A Siem Reap man was severely beaten and hospitalized after 100 soldiers came to destroy his family’s newly built home this week amid a long-running land dispute near a military base, his family and a local official said.

Thy Thim said her uncle was attacked around midnight on Tuesday, when 100 soldiers from the neighboring Region 4 military base descended and demanded they remove the house. The family begged them to wait until the morning, Thim said.

“They blacked out the house, and pulled us into the dark and beat us up,” she said.

The soldiers pointed guns at any neighbors who tried to help, she added.

“They beat my uncle until he fainted and when he woke up they beat him again,” Thim said. “The house had been removed, my property was destroyed and they stole our money as well.”

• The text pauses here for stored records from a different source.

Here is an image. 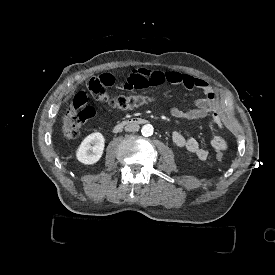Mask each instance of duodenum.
I'll return each mask as SVG.
<instances>
[{"label": "duodenum", "instance_id": "duodenum-1", "mask_svg": "<svg viewBox=\"0 0 275 275\" xmlns=\"http://www.w3.org/2000/svg\"><path fill=\"white\" fill-rule=\"evenodd\" d=\"M146 122V119L142 117H132L127 118L115 125V129H120L122 127L128 126V125H142Z\"/></svg>", "mask_w": 275, "mask_h": 275}]
</instances>
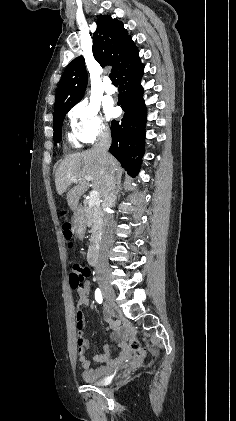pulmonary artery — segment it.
I'll list each match as a JSON object with an SVG mask.
<instances>
[{
	"instance_id": "1",
	"label": "pulmonary artery",
	"mask_w": 236,
	"mask_h": 421,
	"mask_svg": "<svg viewBox=\"0 0 236 421\" xmlns=\"http://www.w3.org/2000/svg\"><path fill=\"white\" fill-rule=\"evenodd\" d=\"M104 91L107 94H115L116 93V88H115L114 85H112L110 83H107V84L104 85Z\"/></svg>"
}]
</instances>
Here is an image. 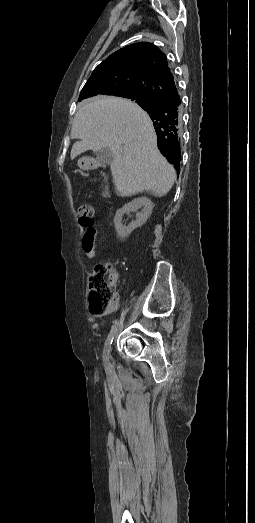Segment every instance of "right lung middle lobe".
<instances>
[{"mask_svg": "<svg viewBox=\"0 0 255 523\" xmlns=\"http://www.w3.org/2000/svg\"><path fill=\"white\" fill-rule=\"evenodd\" d=\"M116 96L128 98L135 102H140L141 105L146 109L151 108L154 104L153 99L150 96H148L147 93L140 90H127L117 94Z\"/></svg>", "mask_w": 255, "mask_h": 523, "instance_id": "dd1d6c3e", "label": "right lung middle lobe"}]
</instances>
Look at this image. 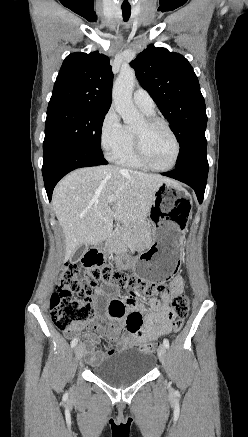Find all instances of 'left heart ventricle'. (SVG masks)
I'll return each mask as SVG.
<instances>
[{"label": "left heart ventricle", "mask_w": 248, "mask_h": 437, "mask_svg": "<svg viewBox=\"0 0 248 437\" xmlns=\"http://www.w3.org/2000/svg\"><path fill=\"white\" fill-rule=\"evenodd\" d=\"M134 132L142 136L145 154L152 165L156 167L170 165L175 154V143L163 126L147 128L143 120Z\"/></svg>", "instance_id": "left-heart-ventricle-1"}]
</instances>
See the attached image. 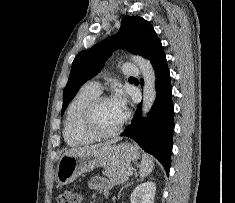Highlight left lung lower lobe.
<instances>
[{"mask_svg": "<svg viewBox=\"0 0 235 203\" xmlns=\"http://www.w3.org/2000/svg\"><path fill=\"white\" fill-rule=\"evenodd\" d=\"M147 59L155 70L157 98L145 119V124H140L142 106L139 104L134 119L120 136L133 139L144 151L157 158L168 175L174 118L170 73L160 40L154 44Z\"/></svg>", "mask_w": 235, "mask_h": 203, "instance_id": "obj_1", "label": "left lung lower lobe"}]
</instances>
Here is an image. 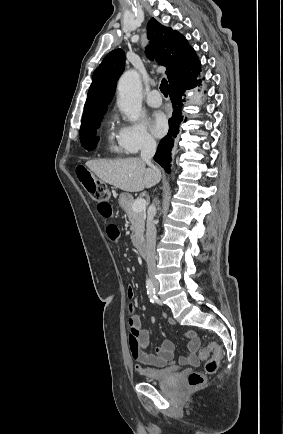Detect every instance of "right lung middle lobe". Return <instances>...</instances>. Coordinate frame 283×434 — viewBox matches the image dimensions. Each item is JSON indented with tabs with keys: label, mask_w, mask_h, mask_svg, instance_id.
Here are the masks:
<instances>
[{
	"label": "right lung middle lobe",
	"mask_w": 283,
	"mask_h": 434,
	"mask_svg": "<svg viewBox=\"0 0 283 434\" xmlns=\"http://www.w3.org/2000/svg\"><path fill=\"white\" fill-rule=\"evenodd\" d=\"M101 120L102 118L93 123L82 125L80 128L81 144L88 151L92 150L99 141V137H97L96 134Z\"/></svg>",
	"instance_id": "dd1d6c3e"
}]
</instances>
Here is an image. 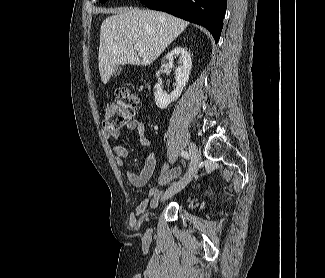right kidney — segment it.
Instances as JSON below:
<instances>
[{
    "instance_id": "1",
    "label": "right kidney",
    "mask_w": 325,
    "mask_h": 278,
    "mask_svg": "<svg viewBox=\"0 0 325 278\" xmlns=\"http://www.w3.org/2000/svg\"><path fill=\"white\" fill-rule=\"evenodd\" d=\"M175 58H179L178 66L175 68L176 88H174L172 93L168 94L162 90L160 84L156 83L154 86L155 103L160 109L167 108L172 101L178 99L183 91V88L186 86L189 80V75L192 68V60L189 52L185 47L177 46L171 50L165 56L161 69L173 68V62ZM159 76L160 71L156 73V77L159 78Z\"/></svg>"
}]
</instances>
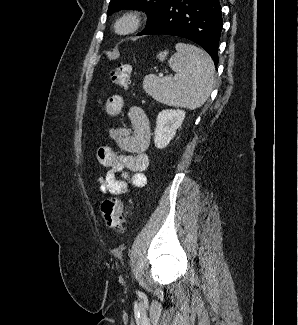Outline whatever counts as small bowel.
I'll list each match as a JSON object with an SVG mask.
<instances>
[{"label":"small bowel","instance_id":"small-bowel-1","mask_svg":"<svg viewBox=\"0 0 298 325\" xmlns=\"http://www.w3.org/2000/svg\"><path fill=\"white\" fill-rule=\"evenodd\" d=\"M123 108L121 95H113L105 103V111L111 117L119 115ZM128 116L131 129L122 126L108 129V137L117 144L119 151L103 146L97 152L98 162L107 168L99 178L100 190L104 194H128L131 187L141 188L147 184L144 172L149 165L146 151L151 139L150 122L138 106L131 107Z\"/></svg>","mask_w":298,"mask_h":325}]
</instances>
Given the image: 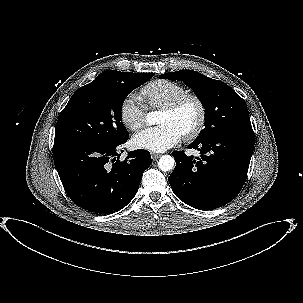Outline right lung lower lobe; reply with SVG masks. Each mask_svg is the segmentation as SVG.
<instances>
[{
    "mask_svg": "<svg viewBox=\"0 0 303 303\" xmlns=\"http://www.w3.org/2000/svg\"><path fill=\"white\" fill-rule=\"evenodd\" d=\"M127 139L104 144L81 140L54 143L56 169L77 206L105 215L124 208L133 199L151 156L149 151L138 149L120 161L117 148Z\"/></svg>",
    "mask_w": 303,
    "mask_h": 303,
    "instance_id": "right-lung-lower-lobe-1",
    "label": "right lung lower lobe"
}]
</instances>
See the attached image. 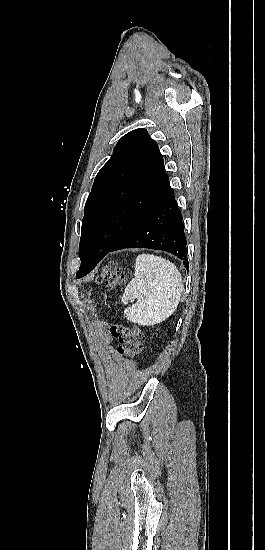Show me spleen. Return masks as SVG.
Wrapping results in <instances>:
<instances>
[{"label":"spleen","mask_w":265,"mask_h":550,"mask_svg":"<svg viewBox=\"0 0 265 550\" xmlns=\"http://www.w3.org/2000/svg\"><path fill=\"white\" fill-rule=\"evenodd\" d=\"M182 291V276L173 263L153 254H140L134 278L122 296L124 304L137 301L124 310V315L143 326L160 323L176 310Z\"/></svg>","instance_id":"spleen-1"}]
</instances>
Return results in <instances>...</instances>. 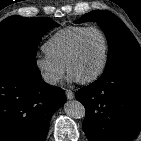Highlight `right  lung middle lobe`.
<instances>
[{
	"instance_id": "right-lung-middle-lobe-1",
	"label": "right lung middle lobe",
	"mask_w": 141,
	"mask_h": 141,
	"mask_svg": "<svg viewBox=\"0 0 141 141\" xmlns=\"http://www.w3.org/2000/svg\"><path fill=\"white\" fill-rule=\"evenodd\" d=\"M58 24L43 18L10 16L0 22V66H37L36 51L43 35Z\"/></svg>"
}]
</instances>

Her uncle, Pich Sarun, left hospital on Thursday but still coughs up blood, she said. He is a widower living with her and her husband, she said, adding that the family was now living under a tarp nearby.

The family had just moved into the new home two days before the attack, she said. An environmental official had visited earlier Tuesday to tell them to stop building further but that they could continue living in the new house.

Thim said the land dispute was an old conflict dating back a decade, as soldiers argue that the military has jurisdiction over the land and do not allow families to live there or farm it.

Sen Chey village chief Phan Phol, however, said the land belongs to the family and they have a title for it. Their dead father first owned the land, Phol said.

“The soldier saw them build the house. They went there to prevent it, and used violence against the men,” the village chief said. “The soldiers tied their hands and legs and there was no way for them to fight back.”

Srey Loeu district’s Kantuot commune chief Peath Sarang said the military had been stationed in the area for many years, and three successive district governors had been unable to resolve the dispute between the soldiers and about 200 families.

“I cannot talk about it since it involves the army,” the commune chief said. “I do not know where the boundary is between the people and the soldiers because for the soldiers’ location, I don’t dare to go because it is a restricted area and I’m not clear about it.”

The “huge” military base nearby had a warehouse for weapons, shooting range and airfield, he added.

Region 4 military commander Pov Heng declined to comment. Heng referred questions to deputy commander Hak Senghouth, but refused to give the deputy’s contact details.